Hi,
I have tried a few days to reproduce the models mentioned in the paper "MultiFC : A Real-World Multi-Domain Dataset for Evidence-Based Fact Checking of Claims", including "claim-only" and "crawled ranked" model, but I could not match the performances mentioned in the paper, there is always a gap of about 4-5 points. So I wonder is there any code or baseline system available? For example, data preprocessing, models or training code.
Hi,
Do you mind open source your evaluation scripts. The results drop about 10 points from valid set to test set, I suspect that my evaluation scripts maybe not correct.
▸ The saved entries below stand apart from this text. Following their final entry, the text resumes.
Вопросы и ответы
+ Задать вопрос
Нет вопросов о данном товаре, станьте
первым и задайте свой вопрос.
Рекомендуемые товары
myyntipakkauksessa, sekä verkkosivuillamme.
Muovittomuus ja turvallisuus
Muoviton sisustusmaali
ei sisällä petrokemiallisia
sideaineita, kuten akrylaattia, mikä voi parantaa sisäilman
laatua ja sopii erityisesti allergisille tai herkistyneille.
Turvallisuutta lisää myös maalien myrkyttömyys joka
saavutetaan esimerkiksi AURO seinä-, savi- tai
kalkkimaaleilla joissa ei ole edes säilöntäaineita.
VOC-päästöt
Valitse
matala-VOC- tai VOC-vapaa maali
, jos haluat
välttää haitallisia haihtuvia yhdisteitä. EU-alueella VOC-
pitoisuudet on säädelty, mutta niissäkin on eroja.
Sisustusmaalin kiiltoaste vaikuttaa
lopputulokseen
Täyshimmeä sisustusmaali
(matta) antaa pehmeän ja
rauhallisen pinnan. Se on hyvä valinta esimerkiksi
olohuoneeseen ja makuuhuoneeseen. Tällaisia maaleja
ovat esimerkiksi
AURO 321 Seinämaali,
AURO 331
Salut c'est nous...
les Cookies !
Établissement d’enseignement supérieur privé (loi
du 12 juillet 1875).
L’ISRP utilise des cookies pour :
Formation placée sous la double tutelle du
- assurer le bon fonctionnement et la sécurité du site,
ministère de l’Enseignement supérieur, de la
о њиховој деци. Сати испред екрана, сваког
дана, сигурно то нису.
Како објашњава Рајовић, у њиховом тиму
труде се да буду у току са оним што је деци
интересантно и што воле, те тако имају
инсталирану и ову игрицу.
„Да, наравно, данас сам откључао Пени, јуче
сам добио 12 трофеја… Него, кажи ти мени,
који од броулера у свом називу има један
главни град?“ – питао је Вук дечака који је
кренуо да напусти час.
Unfortunately, we currently don’t have the bandwidth to wrap this up in a way that it would be well-documented enough to release it. However, you might find the code for the multi-task learning model we extend useful: https://github.com/coastalcph/mtl-disparate
Posted by: lucaschaves @ Oct. 29, 2019, 7:05 p.m.All right. But I still hope that you can publish the evaluation script. My result on the verification set has reached 60% of the micao_f1 value, but it shows only 40% after submission on test set.
Posted by: cococold @ Oct. 30, 2019, 12:58 a.m.Hi cococold,
Is your work reproducing the baseline system publicly available?
Posted by: jeswan @ March 24, 2020, 7:26 p.m.Due to the control during the epidemic, I cannot connect to our private server where we store the project. We will public our work as soon as possible.
Posted by: cococold @ March 25, 2020, 2:15 a.m.Hi cococold,
Any luck with accessing your server? Planning to try and reproduce these results manually and it would be a great help to reference your work! Thanks!
Posted by: jeswan @ April 1, 2020, 2:16 a.m.Hi, are you still planning to publish your work? I have a few questions about details of the baseline system that are not answered by the paper so I'd be very curious to see the implementation.
Posted by: wangrat @ March 6, 2022, 7:54 p.m.Hi
Could it be that the final results for micro-F1 and macro-F1 are calculated differently than in the paper?
Because in the paper, I suppose the full results on micro and macro F1 are calculated by taking the mean of the micro - and macro F1 values of all domains,
but when I submit my predictions for the pomt-domain (labels for other domain are set on a label that only pomt uses (e.g. full flop)). Then I supose
I would get results below 1/26 for both micro and macro F1, but I got 0.101403609281 micro-F1, which I think it's stange.
Could You please give more information on how the micro -and macro F1 is calculated on Codalab and how to reformat the results to the method used in the paper.
Thanks in advance!
Marlon